• _RECORDS_:
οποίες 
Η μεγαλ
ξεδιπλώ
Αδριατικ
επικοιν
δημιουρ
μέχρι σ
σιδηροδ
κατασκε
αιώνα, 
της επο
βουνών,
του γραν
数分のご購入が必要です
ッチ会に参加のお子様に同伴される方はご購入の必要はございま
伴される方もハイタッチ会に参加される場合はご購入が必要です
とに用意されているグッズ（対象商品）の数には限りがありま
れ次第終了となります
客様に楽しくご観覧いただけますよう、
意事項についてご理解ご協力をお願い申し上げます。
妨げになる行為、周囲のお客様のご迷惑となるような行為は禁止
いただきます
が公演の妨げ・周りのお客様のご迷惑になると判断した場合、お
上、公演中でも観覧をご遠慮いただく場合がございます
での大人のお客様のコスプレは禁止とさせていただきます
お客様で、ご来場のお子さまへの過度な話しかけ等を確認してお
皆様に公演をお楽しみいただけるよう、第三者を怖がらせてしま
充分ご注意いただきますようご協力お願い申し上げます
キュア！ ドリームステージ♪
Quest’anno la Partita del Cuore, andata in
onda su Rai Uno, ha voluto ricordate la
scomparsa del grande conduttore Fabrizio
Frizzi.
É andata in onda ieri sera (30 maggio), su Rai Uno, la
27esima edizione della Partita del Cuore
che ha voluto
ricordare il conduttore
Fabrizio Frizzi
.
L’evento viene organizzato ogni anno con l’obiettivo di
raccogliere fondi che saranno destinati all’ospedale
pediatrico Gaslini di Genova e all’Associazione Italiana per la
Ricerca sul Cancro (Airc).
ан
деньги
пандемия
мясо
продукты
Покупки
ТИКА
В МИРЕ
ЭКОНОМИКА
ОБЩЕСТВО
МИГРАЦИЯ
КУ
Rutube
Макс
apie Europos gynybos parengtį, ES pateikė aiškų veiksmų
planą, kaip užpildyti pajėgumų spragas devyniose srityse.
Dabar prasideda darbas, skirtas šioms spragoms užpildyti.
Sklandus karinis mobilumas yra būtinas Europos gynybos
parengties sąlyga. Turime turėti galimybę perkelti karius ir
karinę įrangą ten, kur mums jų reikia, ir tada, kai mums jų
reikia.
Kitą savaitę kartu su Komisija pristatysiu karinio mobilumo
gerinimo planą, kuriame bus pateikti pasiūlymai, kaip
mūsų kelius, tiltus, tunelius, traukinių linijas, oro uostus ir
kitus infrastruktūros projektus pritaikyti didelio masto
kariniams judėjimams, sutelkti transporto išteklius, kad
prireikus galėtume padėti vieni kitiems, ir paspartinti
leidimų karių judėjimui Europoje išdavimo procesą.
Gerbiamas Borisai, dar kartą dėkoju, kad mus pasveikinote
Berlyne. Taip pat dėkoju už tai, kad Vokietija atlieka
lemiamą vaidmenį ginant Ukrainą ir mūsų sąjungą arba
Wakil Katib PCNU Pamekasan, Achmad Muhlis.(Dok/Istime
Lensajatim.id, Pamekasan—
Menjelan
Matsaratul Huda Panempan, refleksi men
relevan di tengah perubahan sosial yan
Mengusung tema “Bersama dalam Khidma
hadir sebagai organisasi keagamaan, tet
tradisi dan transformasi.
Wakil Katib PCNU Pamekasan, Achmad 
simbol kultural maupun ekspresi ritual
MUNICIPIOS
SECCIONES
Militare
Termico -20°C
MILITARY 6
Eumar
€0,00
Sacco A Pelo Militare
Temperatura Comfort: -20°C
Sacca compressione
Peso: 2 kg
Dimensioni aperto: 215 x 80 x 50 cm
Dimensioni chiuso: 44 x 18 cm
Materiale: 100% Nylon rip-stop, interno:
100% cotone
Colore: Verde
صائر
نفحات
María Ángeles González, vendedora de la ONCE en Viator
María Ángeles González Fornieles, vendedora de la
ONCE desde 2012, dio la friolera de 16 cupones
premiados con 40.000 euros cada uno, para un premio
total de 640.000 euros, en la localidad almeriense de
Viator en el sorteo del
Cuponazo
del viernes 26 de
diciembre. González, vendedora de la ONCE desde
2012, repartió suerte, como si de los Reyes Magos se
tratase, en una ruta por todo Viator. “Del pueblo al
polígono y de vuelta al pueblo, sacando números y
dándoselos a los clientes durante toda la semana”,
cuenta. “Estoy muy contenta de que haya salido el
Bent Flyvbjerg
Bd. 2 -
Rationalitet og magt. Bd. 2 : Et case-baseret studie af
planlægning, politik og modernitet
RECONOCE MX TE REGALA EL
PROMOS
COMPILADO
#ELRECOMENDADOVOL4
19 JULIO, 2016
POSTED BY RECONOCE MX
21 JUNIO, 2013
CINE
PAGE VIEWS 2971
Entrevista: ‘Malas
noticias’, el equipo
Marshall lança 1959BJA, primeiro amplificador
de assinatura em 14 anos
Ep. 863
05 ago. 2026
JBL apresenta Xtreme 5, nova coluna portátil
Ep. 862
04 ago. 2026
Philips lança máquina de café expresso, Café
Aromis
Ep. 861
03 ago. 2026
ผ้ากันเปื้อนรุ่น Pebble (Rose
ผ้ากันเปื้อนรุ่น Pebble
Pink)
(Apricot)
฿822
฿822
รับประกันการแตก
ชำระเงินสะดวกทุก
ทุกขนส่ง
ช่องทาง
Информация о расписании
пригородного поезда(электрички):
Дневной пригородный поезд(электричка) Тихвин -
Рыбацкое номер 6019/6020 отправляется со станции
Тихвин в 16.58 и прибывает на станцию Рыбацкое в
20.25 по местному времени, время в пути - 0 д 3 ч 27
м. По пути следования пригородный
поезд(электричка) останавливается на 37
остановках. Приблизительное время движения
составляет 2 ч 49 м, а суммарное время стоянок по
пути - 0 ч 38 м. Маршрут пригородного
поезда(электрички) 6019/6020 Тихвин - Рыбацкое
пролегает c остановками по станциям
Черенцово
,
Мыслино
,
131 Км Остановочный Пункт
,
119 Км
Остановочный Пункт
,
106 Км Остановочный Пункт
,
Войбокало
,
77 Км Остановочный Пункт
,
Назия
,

• _EXERCISE PROMPT_:
Copy each line above exactly as it stands.

• _ANSWER BELOW_:
οποίες 
Η μεγαλ
ξεδιπλώ
Αδριατικ
επικοιν
δημιουρ
μέχρι σ
σιδηροδ
κατασκε
αιώνα, 
της επο
βουνών,
του γραν
数分のご購入が必要です
ッチ会に参加のお子様に同伴される方はご購入の必要はございま
伴される方もハイタッチ会に参加される場合はご購入が必要です
とに用意されているグッズ（対象商品）の数には限りがありま
れ次第終了となります
客様に楽しくご観覧いただけますよう、
意事項についてご理解ご協力をお願い申し上げます。
妨げになる行為、周囲のお客様のご迷惑となるような行為は禁止
いただきます
が公演の妨げ・周りのお客様のご迷惑になると判断した場合、お
上、公演中でも観覧をご遠慮いただく場合がございます
での大人のお客様のコスプレは禁止とさせていただきます
お客様で、ご来場のお子さまへの過度な話しかけ等を確認してお
皆様に公演をお楽しみいただけるよう、第三者を怖がらせてしま
充分ご注意いただきますようご協力お願い申し上げます
キュア！ ドリームステージ♪
Quest’anno la Partita del Cuore, andata in
onda su Rai Uno, ha voluto ricordate la
scomparsa del grande conduttore Fabrizio
Frizzi.
É andata in onda ieri sera (30 maggio), su Rai Uno, la
27esima edizione della Partita del Cuore
che ha voluto
ricordare il conduttore
Fabrizio Frizzi
.
L’evento viene organizzato ogni anno con l’obiettivo di
raccogliere fondi che saranno destinati all’ospedale
pediatrico Gaslini di Genova e all’Associazione Italiana per la
Ricerca sul Cancro (Airc).
ан
деньги
пандемия
мясо
продукты
Покупки
ТИКА
В МИРЕ
ЭКОНОМИКА
ОБЩЕСТВО
МИГРАЦИЯ
КУ
Rutube
Макс
apie Europos gynybos parengtį, ES pateikė aiškų veiksmų
planą, kaip užpildyti pajėgumų spragas devyniose srityse.
Dabar prasideda darbas, skirtas šioms spragoms užpildyti.
Sklandus karinis mobilumas yra būtinas Europos gynybos
parengties sąlyga. Turime turėti galimybę perkelti karius ir
karinę įrangą ten, kur mums jų reikia, ir tada, kai mums jų
reikia.
Kitą savaitę kartu su Komisija pristatysiu karinio mobilumo
gerinimo planą, kuriame bus pateikti pasiūlymai, kaip
mūsų kelius, tiltus, tunelius, traukinių linijas, oro uostus ir
kitus infrastruktūros projektus pritaikyti didelio masto
kariniams judėjimams, sutelkti transporto išteklius, kad
prireikus galėtume padėti vieni kitiems, ir paspartinti
leidimų karių judėjimui Europoje išdavimo procesą.
Gerbiamas Borisai, dar kartą dėkoju, kad mus pasveikinote
Berlyne. Taip pat dėkoju už tai, kad Vokietija atlieka
lemiamą vaidmenį ginant Ukrainą ir mūsų sąjungą arba
Wakil Katib PCNU Pamekasan, Achmad Muhlis.(Dok/Istime
Lensajatim.id, Pamekasan—
Menjelan
Matsaratul Huda Panempan, refleksi men
relevan di tengah perubahan sosial yan
Mengusung tema “Bersama dalam Khidma
hadir sebagai organisasi keagamaan, tet
tradisi dan transformasi.
Wakil Katib PCNU Pamekasan, Achmad 
simbol kultural maupun ekspresi ritual
MUNICIPIOS
SECCIONES
Militare
Termico -20°C
MILITARY 6
Eumar
€0,00
Sacco A Pelo Militare
Temperatura Comfort: -20°C
Sacca compressione
Peso: 2 kg
Dimensioni aperto: 215 x 80 x 50 cm
Dimensioni chiuso: 44 x 18 cm
Materiale: 100% Nylon rip-stop, interno:
100% cotone
Colore: Verde
صائر
نفحات
María Ángeles González, vendedora de la ONCE en Viator
María Ángeles González Fornieles, vendedora de la
ONCE desde 2012, dio la friolera de 16 cupones
premiados con 40.000 euros cada uno, para un premio
total de 640.000 euros, en la localidad almeriense de
Viator en el sorteo del
Cuponazo
del viernes 26 de
diciembre. González, vendedora de la ONCE desde
2012, repartió suerte, como si de los Reyes Magos se
tratase, en una ruta por todo Viator. “Del pueblo al
polígono y de vuelta al pueblo, sacando números y
dándoselos a los clientes durante toda la semana”,
cuenta. “Estoy muy contenta de que haya salido el
Bent Flyvbjerg
Bd. 2 -
Rationalitet og magt. Bd. 2 : Et case-baseret studie af
planlægning, politik og modernitet
RECONOCE MX TE REGALA EL
PROMOS
COMPILADO
#ELRECOMENDADOVOL4
19 JULIO, 2016
POSTED BY RECONOCE MX
21 JUNIO, 2013
CINE
PAGE VIEWS 2971
Entrevista: ‘Malas
noticias’, el equipo
Marshall lança 1959BJA, primeiro amplificador
de assinatura em 14 anos
Ep. 863
05 ago. 2026
JBL apresenta Xtreme 5, nova coluna portátil
Ep. 862
04 ago. 2026
Philips lança máquina de café expresso, Café
Aromis
Ep. 861
03 ago. 2026
ผ้ากันเปื้อนรุ่น Pebble (Rose
ผ้ากันเปื้อนรุ่น Pebble
Pink)
(Apricot)
฿822
฿822
รับประกันการแตก
ชำระเงินสะดวกทุก
ทุกขนส่ง
ช่องทาง
Информация о расписании
пригородного поезда(электрички):
Дневной пригородный поезд(электричка) Тихвин -
Рыбацкое номер 6019/6020 отправляется со станции
Тихвин в 16.58 и прибывает на станцию Рыбацкое в
20.25 по местному времени, время в пути - 0 д 3 ч 27
м. По пути следования пригородный
поезд(электричка) останавливается на 37
остановках. Приблизительное время движения
составляет 2 ч 49 м, а суммарное время стоянок по
пути - 0 ч 38 м. Маршрут пригородного
поезда(электрички) 6019/6020 Тихвин - Рыбацкое
пролегает c остановками по станциям
Черенцово
,
Мыслино
,
131 Км Остановочный Пункт
,
119 Км
Остановочный Пункт
,
106 Км Остановочный Пункт
,
Войбокало
,
77 Км Остановочный Пункт
,
Назия
,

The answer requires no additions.